I remember being told back around 2005 or 2006 that I needed to get up to Bentonville, Arkansas to ride a new mountain bike trail system called Slaughter Pen. I thought it was a cool name for a trail system, but when I realized this was only about 5 miles of singletrack trail, I decided it wasn’t worth the 3-hour drive from Little Rock. I did eventually get up there over the years for several Arkansas Mountain Bike Championship Series races and the Slaughter Pen Jam. In 2016, about ten years after my first invitation, Bentonville hosted the International Mountain Bicycling Association (IMBA) World Summit and I was there again, both to speak at one of the sessions and to represent Arkansas State Parks with a booth in the vendor area. Trails in Bentonville had changed.
The World Stage
The IMBA World Summit marked the introduction of Bentonville as a new mountain bike Mecca to the world. The term Mecca has been thrown around in the mountain bike world for decades. Places like Moab, Crested Butte, Whistler, and others have been assigned the word as a way to describe a place that all mountain bikers should visit to ride at some point in their lives. From my observation, the summit was a huge success. In addition to the several phases of Slaughter Pen that could be accessed from the town square, Bentonville was just opening up the Coler Bike Preserve and the Back 40 trail system just to the north in Bella Vista, Arkansas to the summit attendees. Various sessions were held around downtown allowing attendees to walk or ride bikes between the sessions. They visited restaurants, retailers, and coffee shops where they experienced firsthand how local businesses had embraced the mountain bike community that was growing in the area.
The Land of OZ
Also in 2016, the OZ Trails brand was created to showcase the development of multi-purpose trails in Northwest Arkansas. According to its website, the brand focuses on growing the local rider base and providing information to both locals and travelers seeking to experience the region’s unique trail system as it develops. The OZ brand has gone beyond promoting trails in Northwest Arkansas to promoting the developing lifestyle around the county in places like Austin, Texas.
Beyond the Trails
Kalene Griffith, Executive Director of Visit Bentonville, said, “One of the things so wonderful about Bentonville is how both the local businesses and citizens have become a part of the mountain bike community.”

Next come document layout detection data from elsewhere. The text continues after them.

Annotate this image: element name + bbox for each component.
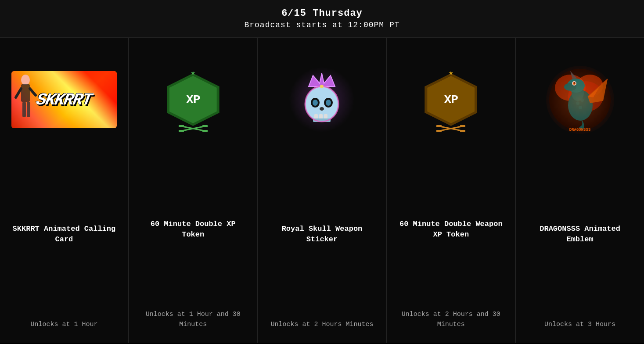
- card-double-xp-image: ★ XP: [138, 51, 248, 148]
- card-weapon-xp-name: 60 Minute Double Weapon XP Token: [396, 157, 506, 302]
- rewards-cards-container: SKKRRT SKKRRT Animated Calling Card Unlo…: [0, 38, 644, 343]
- card-weapon-xp-image: ★ XP: [396, 51, 506, 148]
- card-skull-unlock: Unlocks at 2 Hours Minutes: [270, 320, 373, 330]
- svg-line-2: [16, 89, 21, 97]
- dragon-bg-glow: [546, 66, 614, 134]
- skull-svg: [289, 67, 355, 133]
- card-dragon-image: DRAGONSSS: [525, 51, 635, 148]
- card-skull-image: [267, 51, 378, 148]
- card-skkrrt-name: SKKRRT Animated Calling Card: [9, 157, 119, 312]
- broadcast-time: Broadcast starts at 12:00PM PT: [9, 21, 635, 29]
- xp-star-green-icon: ★: [191, 68, 195, 77]
- crossed-guns-gold: [435, 125, 466, 133]
- card-royal-skull: Royal Skull Weapon Sticker Unlocks at 2 …: [258, 38, 387, 343]
- card-dragon-unlock: Unlocks at 3 Hours: [544, 320, 615, 330]
- hex-green-shape: XP: [167, 73, 219, 126]
- event-date: 6/15 Thursday: [9, 8, 635, 19]
- skull-graphic: [287, 62, 357, 137]
- svg-rect-8: [179, 125, 184, 127]
- svg-point-0: [21, 75, 30, 85]
- svg-rect-28: [460, 130, 465, 132]
- card-skull-name: Royal Skull Weapon Sticker: [267, 157, 378, 312]
- dragon-graphic: DRAGONSSS: [545, 64, 615, 135]
- svg-rect-9: [202, 130, 208, 132]
- card-double-xp-name: 60 Minute Double XP Token: [138, 157, 248, 302]
- card-weapon-xp: ★ XP 60 Minute Double Weapon XP Token Un…: [387, 38, 516, 343]
- svg-rect-29: [436, 130, 442, 132]
- xp-label-gold: XP: [444, 93, 458, 107]
- card-skkrrt: SKKRRT SKKRRT Animated Calling Card Unlo…: [0, 38, 129, 343]
- skkrrt-calling-card-image: SKKRRT: [11, 71, 117, 128]
- svg-point-18: [320, 107, 324, 111]
- svg-point-24: [320, 85, 324, 88]
- hex-gold-shape: XP: [425, 73, 477, 126]
- svg-rect-11: [202, 125, 208, 127]
- skkrrt-logo-text: SKKRRT: [35, 90, 93, 109]
- card-dragon-name: DRAGONSSS Animated Emblem: [525, 157, 635, 312]
- xp-star-gold-icon: ★: [449, 68, 453, 77]
- event-header: 6/15 Thursday Broadcast starts at 12:00P…: [0, 0, 644, 38]
- svg-point-17: [326, 100, 331, 106]
- svg-point-16: [313, 100, 318, 106]
- card-skkrrt-image: SKKRRT: [9, 51, 119, 148]
- xp-label-green: XP: [186, 93, 200, 107]
- svg-marker-12: [309, 73, 335, 86]
- svg-rect-5: [27, 102, 30, 117]
- xp-token-gold-graphic: ★ XP: [422, 67, 479, 133]
- skkrrt-figure-svg: [14, 73, 38, 126]
- crossed-guns-green: [178, 125, 209, 133]
- svg-rect-1: [21, 84, 30, 102]
- svg-rect-30: [460, 125, 465, 127]
- card-double-xp: ★ XP 60 Minute Double XP Token Unlocks a…: [129, 38, 258, 343]
- svg-rect-27: [436, 125, 442, 127]
- card-double-xp-unlock: Unlocks at 1 Hour and 30 Minutes: [138, 310, 248, 330]
- svg-rect-4: [22, 102, 26, 117]
- card-skkrrt-unlock: Unlocks at 1 Hour: [30, 320, 97, 330]
- svg-line-3: [30, 89, 36, 95]
- card-weapon-xp-unlock: Unlocks at 2 Hours and 30 Minutes: [396, 310, 506, 330]
- xp-token-green-graphic: ★ XP: [165, 67, 222, 133]
- svg-rect-10: [179, 130, 184, 132]
- card-dragonsss: DRAGONSSS DRAGONSSS Animated Emblem Unlo…: [516, 38, 644, 343]
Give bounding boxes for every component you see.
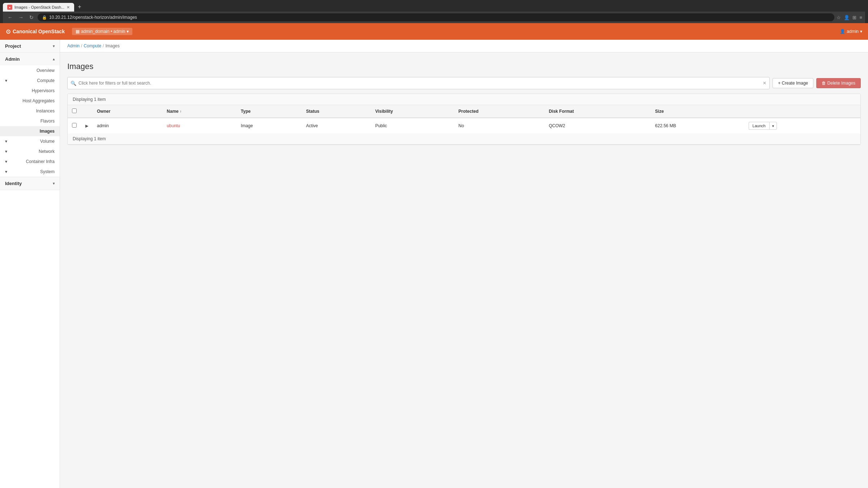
content-inner: Images 🔍 ✕ + Create Image 🗑 Delete Image… [60, 56, 868, 151]
breadcrumb-images: Images [105, 43, 119, 48]
user-icon: 👤 [840, 29, 845, 34]
address-text: 10.20.21.12/openstack-horizon/admin/imag… [49, 15, 830, 20]
browser-tabs: ● Images - OpenStack Dash... ✕ + [3, 2, 865, 12]
breadcrumb-admin[interactable]: Admin [67, 43, 80, 48]
sidebar-item-hypervisors[interactable]: Hypervisors [0, 86, 60, 96]
search-clear-icon[interactable]: ✕ [763, 81, 766, 86]
sidebar-volume-header[interactable]: ▾ Volume [0, 136, 60, 146]
table-info-bottom: Displaying 1 item [68, 133, 860, 145]
sidebar-container-infra-header[interactable]: ▾ Container Infra [0, 157, 60, 167]
domain-badge-icon: ▦ [76, 29, 80, 34]
breadcrumb-sep-1: / [81, 43, 82, 48]
identity-chevron-icon: ▾ [53, 181, 55, 185]
nav-forward-button[interactable]: → [17, 13, 25, 21]
sidebar-project-header[interactable]: Project ▾ [0, 40, 60, 52]
volume-chevron-icon: ▾ [5, 139, 7, 144]
sidebar-identity-label: Identity [5, 181, 22, 186]
row-name-link[interactable]: ubuntu [167, 123, 180, 128]
col-visibility: Visibility [371, 105, 454, 118]
top-nav: ⊙ Canonical OpenStack ▦ admin_domain • a… [0, 23, 868, 40]
address-box[interactable]: 🔒 10.20.21.12/openstack-horizon/admin/im… [38, 13, 834, 21]
sidebar-container-infra-label: Container Infra [26, 159, 55, 164]
menu-icon[interactable]: ≡ [859, 15, 862, 20]
row-status-cell: Active [302, 118, 371, 133]
sidebar-network-label: Network [39, 149, 55, 154]
toolbar: 🔍 ✕ + Create Image 🗑 Delete Images [67, 77, 861, 89]
row-size-cell: 622.56 MB [651, 118, 744, 133]
brand-text: Canonical OpenStack [13, 29, 65, 34]
col-disk-format: Disk Format [544, 105, 651, 118]
profile-icon[interactable]: 👤 [844, 15, 850, 20]
nav-back-button[interactable]: ← [6, 13, 14, 21]
table-header: Owner Name ↑ Type Status [68, 105, 860, 118]
row-checkbox[interactable] [72, 123, 77, 128]
domain-badge[interactable]: ▦ admin_domain • admin ▾ [72, 28, 132, 35]
star-icon[interactable]: ☆ [837, 15, 841, 20]
browser-chrome: ● Images - OpenStack Dash... ✕ + ← → ↻ 🔒… [0, 0, 868, 23]
sidebar-network-header[interactable]: ▾ Network [0, 146, 60, 157]
sidebar-compute-header[interactable]: ▾ Compute [0, 76, 60, 86]
sidebar-system-header[interactable]: ▾ System [0, 167, 60, 177]
table-header-row: Owner Name ↑ Type Status [68, 105, 860, 118]
domain-badge-text: admin_domain • admin [81, 29, 125, 34]
row-checkbox-cell [68, 118, 81, 133]
table-row: ▶ admin ubuntu Image Active Public No [68, 118, 860, 133]
breadcrumb: Admin / Compute / Images [60, 40, 868, 52]
launch-dropdown-button[interactable]: ▾ [769, 122, 777, 130]
col-protected: Protected [454, 105, 545, 118]
sidebar-item-instances[interactable]: Instances [0, 106, 60, 116]
row-type-cell: Image [237, 118, 302, 133]
search-icon: 🔍 [71, 81, 76, 86]
sidebar-item-flavors[interactable]: Flavors [0, 116, 60, 126]
domain-dropdown-icon: ▾ [127, 29, 129, 34]
active-tab[interactable]: ● Images - OpenStack Dash... ✕ [3, 3, 74, 12]
col-name[interactable]: Name ↑ [162, 105, 237, 118]
system-chevron-icon: ▾ [5, 169, 7, 174]
brand-icon: ⊙ [6, 28, 10, 35]
sidebar-section-admin: Admin ▴ Overview ▾ Compute Hypervisors H… [0, 53, 60, 177]
name-sort-icon: ↑ [180, 110, 182, 114]
browser-icons: ☆ 👤 ⊞ ≡ [837, 15, 862, 20]
lock-icon: 🔒 [42, 15, 47, 20]
user-menu[interactable]: 👤 admin ▾ [840, 29, 862, 34]
tab-close-icon[interactable]: ✕ [67, 5, 70, 10]
breadcrumb-compute[interactable]: Compute [84, 43, 101, 48]
row-protected-cell: No [454, 118, 545, 133]
row-owner-cell: admin [93, 118, 162, 133]
app-wrapper: ⊙ Canonical OpenStack ▦ admin_domain • a… [0, 23, 868, 488]
project-chevron-icon: ▾ [53, 44, 55, 48]
sidebar-section-identity: Identity ▾ [0, 177, 60, 190]
delete-images-button[interactable]: 🗑 Delete Images [816, 78, 861, 88]
page-title: Images [67, 62, 861, 71]
new-tab-button[interactable]: + [75, 2, 84, 12]
sidebar-volume-label: Volume [40, 139, 55, 144]
launch-button[interactable]: Launch [749, 122, 769, 130]
row-action-split: Launch ▾ [749, 122, 856, 130]
sidebar-item-images[interactable]: Images [0, 126, 60, 136]
expand-col [81, 105, 93, 118]
extensions-icon[interactable]: ⊞ [852, 15, 856, 20]
sidebar-identity-header[interactable]: Identity ▾ [0, 177, 60, 190]
tab-title: Images - OpenStack Dash... [14, 5, 64, 9]
tab-favicon: ● [7, 5, 12, 10]
create-image-button[interactable]: + Create Image [773, 78, 813, 88]
col-type: Type [237, 105, 302, 118]
images-table: Owner Name ↑ Type Status [68, 105, 860, 133]
sidebar-item-host-aggregates[interactable]: Host Aggregates [0, 96, 60, 106]
top-nav-middle: ▦ admin_domain • admin ▾ [65, 28, 840, 35]
col-owner: Owner [93, 105, 162, 118]
user-dropdown-icon: ▾ [860, 29, 862, 34]
col-status: Status [302, 105, 371, 118]
row-action-cell: Launch ▾ [744, 118, 860, 133]
row-expand-button[interactable]: ▶ [85, 124, 88, 128]
row-disk-format-cell: QCOW2 [544, 118, 651, 133]
search-input[interactable] [78, 81, 763, 86]
col-actions [744, 105, 860, 118]
nav-refresh-button[interactable]: ↻ [27, 13, 35, 21]
select-all-checkbox[interactable] [72, 108, 77, 113]
sidebar-admin-header[interactable]: Admin ▴ [0, 53, 60, 65]
sidebar-system-label: System [40, 169, 55, 174]
compute-chevron-icon: ▾ [5, 78, 7, 83]
sidebar-item-overview[interactable]: Overview [0, 65, 60, 76]
admin-chevron-icon: ▴ [53, 57, 55, 61]
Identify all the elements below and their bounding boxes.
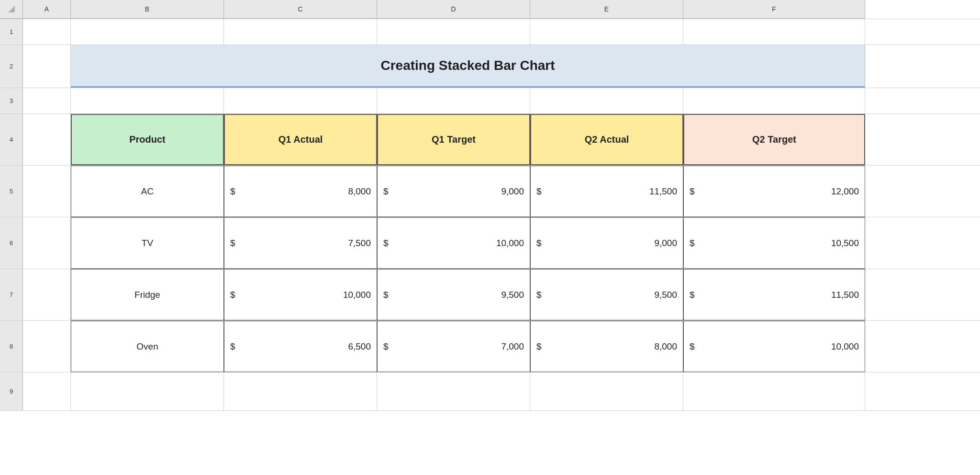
cell-a2[interactable] <box>23 45 71 88</box>
amount-value: 9,000 <box>546 238 677 249</box>
cell-b1[interactable] <box>71 19 224 45</box>
table-cell-q1target-0[interactable]: $ 9,000 <box>377 166 530 217</box>
amount-value: 11,500 <box>699 290 859 300</box>
cell-b9[interactable] <box>71 373 224 410</box>
dollar-sign: $ <box>536 341 542 352</box>
col-header-d[interactable]: D <box>377 0 530 19</box>
cell-b3[interactable] <box>71 88 224 113</box>
cell-a7[interactable] <box>23 269 71 320</box>
col-header-f[interactable]: F <box>683 0 865 19</box>
table-cell-q2target-0[interactable]: $ 12,000 <box>683 166 865 217</box>
cell-a5[interactable] <box>23 166 71 217</box>
table-cell-q1actual-3[interactable]: $ 6,500 <box>224 321 377 372</box>
amount-value: 7,500 <box>239 238 371 249</box>
row-9: 9 <box>0 373 980 411</box>
dollar-sign: $ <box>230 186 235 197</box>
cell-d9[interactable] <box>377 373 530 410</box>
table-cell-q2target-2[interactable]: $ 11,500 <box>683 269 865 320</box>
table-cell-q1target-1[interactable]: $ 10,000 <box>377 217 530 269</box>
dollar-sign: $ <box>536 238 542 249</box>
row-header-2: 2 <box>0 45 23 88</box>
table-cell-q2actual-0[interactable]: $ 11,500 <box>530 166 683 217</box>
dollar-sign: $ <box>230 238 235 249</box>
title-cell: Creating Stacked Bar Chart <box>71 45 865 88</box>
table-header-product: Product <box>71 114 224 165</box>
amount-value: 10,000 <box>239 290 371 300</box>
table-cell-q2target-3[interactable]: $ 10,000 <box>683 321 865 372</box>
cell-e9[interactable] <box>530 373 683 410</box>
cell-d1[interactable] <box>377 19 530 45</box>
row-5: 5 AC $ 8,000 $ 9,000 $ 11,500 $ 12,000 <box>0 166 980 217</box>
row-2: 2 Creating Stacked Bar Chart <box>0 45 980 88</box>
amount-value: 7,000 <box>392 341 524 352</box>
col-header-c[interactable]: C <box>224 0 377 19</box>
cell-a3[interactable] <box>23 88 71 113</box>
cell-f3[interactable] <box>683 88 865 113</box>
amount-value: 6,500 <box>239 341 371 352</box>
dollar-sign: $ <box>690 186 695 197</box>
dollar-sign: $ <box>536 290 542 300</box>
row-6: 6 TV $ 7,500 $ 10,000 $ 9,000 $ 10,500 <box>0 217 980 269</box>
table-cell-q1target-2[interactable]: $ 9,500 <box>377 269 530 320</box>
table-cell-product-0[interactable]: AC <box>71 166 224 217</box>
table-cell-q1target-3[interactable]: $ 7,000 <box>377 321 530 372</box>
col-header-a[interactable]: A <box>23 0 71 19</box>
cell-a6[interactable] <box>23 217 71 269</box>
table-cell-q1actual-0[interactable]: $ 8,000 <box>224 166 377 217</box>
cell-f1[interactable] <box>683 19 865 45</box>
cell-d3[interactable] <box>377 88 530 113</box>
table-header-q2actual: Q2 Actual <box>530 114 683 165</box>
dollar-sign: $ <box>383 238 389 249</box>
amount-value: 9,000 <box>392 186 524 197</box>
dollar-sign: $ <box>383 186 389 197</box>
row-header-3: 3 <box>0 88 23 113</box>
amount-value: 8,000 <box>239 186 371 197</box>
dollar-sign: $ <box>230 290 235 300</box>
col-header-b[interactable]: B <box>71 0 224 19</box>
table-cell-q2actual-2[interactable]: $ 9,500 <box>530 269 683 320</box>
table-cell-product-1[interactable]: TV <box>71 217 224 269</box>
spreadsheet: A B C D E F 1 2 Creating Stacked Bar Cha… <box>0 0 980 475</box>
table-cell-q1actual-1[interactable]: $ 7,500 <box>224 217 377 269</box>
amount-value: 9,500 <box>392 290 524 300</box>
table-cell-product-2[interactable]: Fridge <box>71 269 224 320</box>
amount-value: 9,500 <box>546 290 677 300</box>
row-4: 4 Product Q1 Actual Q1 Target Q2 Actual … <box>0 114 980 166</box>
row-3: 3 <box>0 88 980 114</box>
table-cell-q2actual-3[interactable]: $ 8,000 <box>530 321 683 372</box>
cell-a8[interactable] <box>23 321 71 372</box>
amount-value: 10,000 <box>699 341 859 352</box>
row-1: 1 <box>0 19 980 45</box>
corner-cell <box>0 0 23 19</box>
cell-c1[interactable] <box>224 19 377 45</box>
row-7: 7 Fridge $ 10,000 $ 9,500 $ 9,500 $ 11,5… <box>0 269 980 321</box>
row-header-5: 5 <box>0 166 23 217</box>
table-cell-q2actual-1[interactable]: $ 9,000 <box>530 217 683 269</box>
cell-e3[interactable] <box>530 88 683 113</box>
table-cell-q1actual-2[interactable]: $ 10,000 <box>224 269 377 320</box>
cell-a1[interactable] <box>23 19 71 45</box>
dollar-sign: $ <box>536 186 542 197</box>
cell-f9[interactable] <box>683 373 865 410</box>
table-header-q2target: Q2 Target <box>683 114 865 165</box>
cell-a4[interactable] <box>23 114 71 165</box>
dollar-sign: $ <box>230 341 235 352</box>
cell-c3[interactable] <box>224 88 377 113</box>
row-header-7: 7 <box>0 269 23 320</box>
column-headers-row: A B C D E F <box>0 0 980 19</box>
svg-marker-0 <box>8 6 15 12</box>
amount-value: 11,500 <box>546 186 677 197</box>
row-header-8: 8 <box>0 321 23 372</box>
table-cell-product-3[interactable]: Oven <box>71 321 224 372</box>
dollar-sign: $ <box>383 290 389 300</box>
dollar-sign: $ <box>690 238 695 249</box>
cell-e1[interactable] <box>530 19 683 45</box>
row-header-6: 6 <box>0 217 23 269</box>
cell-a9[interactable] <box>23 373 71 410</box>
cell-c9[interactable] <box>224 373 377 410</box>
table-header-q1target: Q1 Target <box>377 114 530 165</box>
dollar-sign: $ <box>383 341 389 352</box>
col-header-e[interactable]: E <box>530 0 683 19</box>
dollar-sign: $ <box>690 290 695 300</box>
table-cell-q2target-1[interactable]: $ 10,500 <box>683 217 865 269</box>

Kalene Griffith, Executive Director of Visit Bentonville, said, “One of the things so wonderful about Bentonville is how both the local businesses and citizens have become a part of the mountain bike community.” Griffith went on to mention the bike-friendly hotels that have bike storage, wash and fix-it stations, and more. Infrastructure like protected bike/pedestrian trails such as the Razorback Greenway supports mountain biking by connecting amenities and trailheads around the town. The recent completion of the third street, protected bike lanes allows mountain bikers to safely ride from the picturesque town square to the Coler Bike Preserve. Coler includes Airship Coffee, a coffee/taco/beer stop that can only be accessed via foot or bike in the middle of the park.
Bentonville leaders did not sit on their laurels after the IMBA World Summit. Drawing mountain bike visitors to the area was only the beginning. Through the business incentives and support efforts of the Runway Group, founded by Sam Walton’s grandsons Tom and Steuart Walton, bicycle-based businesses have moved to or created offices in Bentonville including Allied Cycleworks, Altangle Cycling, and Vittoria.
One recent addition to the town that exemplifies the bicycling culture is the construction of The Ledger, a bicycle-friendly office building. They don’t mean just that there is covered bicycle parking or even inside storage. Their description, “Ledger is the first-ever bikeable building with six stories of exterior switchbacks that lead to incredible views of Downtown Bentonville. The ramps will be open to the public during business hours, and workplace members will have exclusive access to bike-friendly amenities. One of the first tenants is a Specialized Bikes “Experience Center.”
Exporting the Culture
The Northwest Arkansas Community College has become a major part of the bicycle culture in Bentonville. A couple of years ago the school added a curriculum offering a Technical Certificate in Bicycle Assembly & Repair. This year the community college received an $8 million grant to start a trail-building and maintenance school. In her grant announcement, Megan Bolinder, dean for workforce and economic development, said, “It became clear to us that if we were to be the mountain biking capital of the world, we needed a sustainable trails training program.”
Bentonville has also become a training ground for IMBA. The Trail Foundations program, formerly Trail Labs, has held numerous workshops in Bentonville. According to the IMBA website, “These in-depth workshops are designed to catalyze the next generation of great places to ride mountain bikes. Attendees will learn what it takes to create a model trail community and return home with the knowledge and guidance for how to make it happen.” This program encourages community leaders from outside Bentonville to learn ways to create a similar culture in their communities. The next Foundations event is April 5-7, 2023.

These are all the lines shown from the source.